И двух месяцев не прошло еще со дня ее прибытия. А она сейчас, в крутых завитках прически, в лиловом, с низким вырезом, вечернем платье, с гигантскими кольцами-серьгами в ушах и новейшим, из последнего номера «Визажистен-штрих», рисунком макияжа на лице, сидела в опере и слушала Глюка. А в антракте щеголяла на высоких шпильках по фойе так, будто и не ходила никогда ни в чем другом, и говорила о возрастающей актуальности творческого наследия композитора Глюка, точно ни о ком другом и не думала на своих островах, кроме как именно об этом самом Глюке. Но можно было встретить ее и с распущенными космами, в зеленых, в обтяжку, поднимающейся по ступеням лестницы в Музее джаза и рассуждающей об Эллингтоне и Армстронге.
И не о чем-то там вообще рассуждающей. Уна разбиралась во всем по-настоящему.
Уна знала о тех дискуссиях, что конфиденциально велись у нее за спиной. Аурелио Дидас, тот самый профессор, удостоивший ее похвалы, рассказывал ей об этом, усердно таская за собой по метрополийским ресторанам. Многие, просвещал он ее, считают, что она обладает развитыми подражательными способностями, но это лишь ее наружная, так сказать, оболочка, исключительно рецептивное свойство, какое часто наблюдается у и это выражение профессор Дидас тоже выложил ей — дикарей, необычайно быстро перенимающих внешние элементы иной, более высокой культуры. Оболочка, скорлупа, поза, жест. Интересно, говорят, что произойдет, когда столкнутся внутренняя сущность Уны, в которой ей, понятно, никто не отказывает, и внешний слой быстро воспринятой цивилизации?

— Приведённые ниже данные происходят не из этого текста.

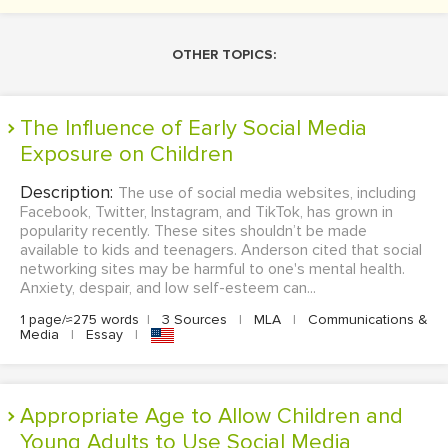
OTHER TOPICS:
The Influence of Early Social Media
Exposure on Children
Description:
The use of social media websites, including
Facebook, Twitter, Instagram, and TikTok, has grown in
popularity recently. These sites shouldn’t be made
available to kids and teenagers. Anderson cited that social
networking sites may be harmful to one's mental health.
Anxiety, despair, and low self-esteem can...
1 page/≈275 words
|
3 Sources
|
MLA
|
Communications &
Media
|
Essay
|
Appropriate Age to Allow Children and
Young Adults to Use Social Media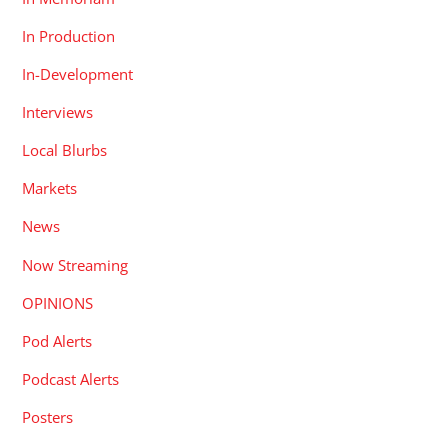
In Production
In-Development
Interviews
Local Blurbs
Markets
News
Now Streaming
OPINIONS
Pod Alerts
Podcast Alerts
Posters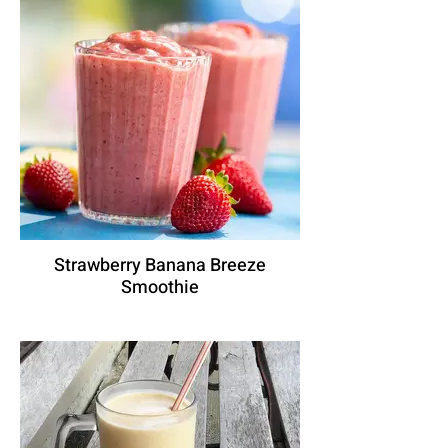
Strawberry Banana Breeze
Smoothie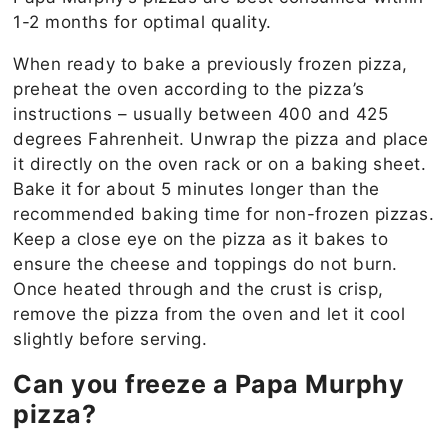
1-2 months for optimal quality.
When ready to bake a previously frozen pizza,
preheat the oven according to the pizza’s
instructions – usually between 400 and 425
degrees Fahrenheit. Unwrap the pizza and place
it directly on the oven rack or on a baking sheet.
Bake it for about 5 minutes longer than the
recommended baking time for non-frozen pizzas.
Keep a close eye on the pizza as it bakes to
ensure the cheese and toppings do not burn.
Once heated through and the crust is crisp,
remove the pizza from the oven and let it cool
slightly before serving.
Can you freeze a Papa Murphy
pizza?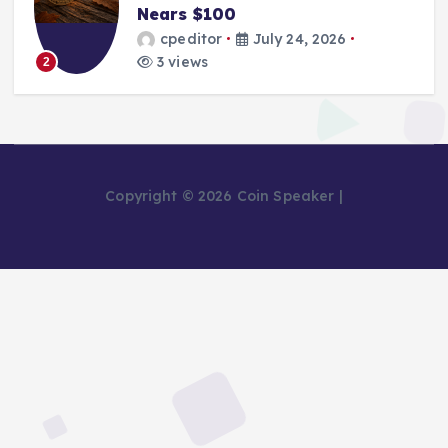
Nears $100
cpeditor
July 24, 2026
3 views
2
Copyright © 2026 Coin Speaker |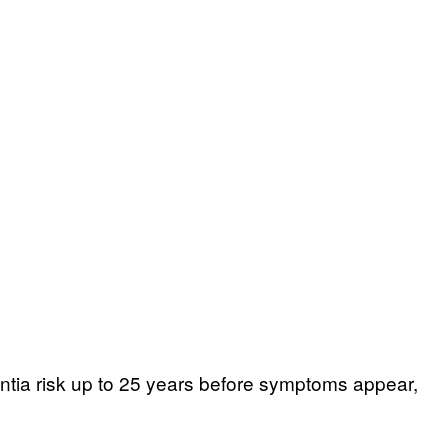
entia risk up to 25 years before symptoms appear,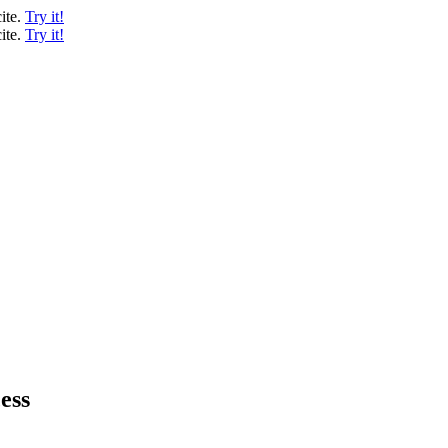
ite.
Try it!
ite.
Try it!
ess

«Вы что же, куриные ваши мозги, — могла бы ответить Уна, — и вправду мните, будто я здесь, у вас, впервые услышала Глюка, и Эллингтона, и Армстронга, воображаете, надутые вы невежды, будто взяли на откуп всю мировую культуру, и считаете, где уж им там на своих островах, на которых вы никогда не бывали, знать что-то? Так, гиганты мысли?» Она знала, именно таков был популярный здесь стиль «мы ребята простые». Все эти люди были бы в восторге от того, что она так быстро научилась его имитировать, и приняли бы ее слова как освежающую наивность не исковерканного образованием дитяти природы.
Уна не держала на них зла, на всех тех, что, совершенно искренне восхищаясь и поражаясь ее способностям, с таким превосходством взирали на нее. Ей даже было скорее немного жаль их, особенно Дидаса, то и дело твердившего ей, что либо она гений, либо такова уж их природа, троицких островитян. Ведь встречаются, как известно, и гениальные народности.